Well... last time I talked about friends...it was a great feeling.
This time its a troubled feeling...


When your life runs smoothly, friends add hue to it. When you are troubled, they remove the grey lines. But what happens when you know that there is a grey line in a friend's life and in the process of removing that, your friend turns away from you???

Well this is regarding a female friend of mine... who is facing problems at workplace. She didn't have the courage to talk about it to her parents. Being my best friend, she entrusted me with it! Now that I knew it, I couldnt let her work there... and everything I said started going against me. I tried to convince her to talk to her parents or to her sis if not her dad.. But she started ignoring me. She is of the thought that her evaluation would suffer if she brings up the issue in the office, and would be kind of emprisoned if she tells it to her parents.
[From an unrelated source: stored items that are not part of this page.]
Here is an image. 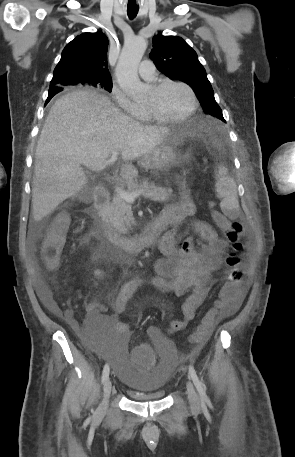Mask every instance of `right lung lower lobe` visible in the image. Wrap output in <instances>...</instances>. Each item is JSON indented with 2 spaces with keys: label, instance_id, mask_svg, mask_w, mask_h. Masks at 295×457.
<instances>
[{
  "label": "right lung lower lobe",
  "instance_id": "right-lung-lower-lobe-1",
  "mask_svg": "<svg viewBox=\"0 0 295 457\" xmlns=\"http://www.w3.org/2000/svg\"><path fill=\"white\" fill-rule=\"evenodd\" d=\"M62 91L61 88H50L49 89V94H48V98H47V101H46V104L50 101V99L55 95L57 94L58 92Z\"/></svg>",
  "mask_w": 295,
  "mask_h": 457
}]
</instances>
Our parents would never take a wrong decision for us, nor would they ever think of jeopardising our future. If they trust us, they would not make us pay for something we didnt do!!
But probably she didnt want to listen to me. I dont know how any rating can be more than respect! Any firm can never evaluate me to the best of my abilities..and so for such an evaluation I cant stake myself, my integrity and my values.

But this thought of mine intensified the gap she has created...I am still not sure what she thinks. If she doesnt like it, why does she let it happen? And I dont want to believe she would like it!
She has always been strong, both in terms of mind and might... I dont know what keeps her mum this time. I know her keeping shut is dangerous and I dont want her to harm herself, but I cant gather up the strength and inform her parents. Moreover, I'm sure she would not like my going to her parents. Coz she has lately been disliking my thoughts over this issue.

I seek strength from other friends of mine...to come to a decision... My friendship with her is on a toss right now and the worse that can happen, would be that she would never talk to me.. but if she's safe, sooner or later she'll realize we were on the same side! But till then, she'll hate me!!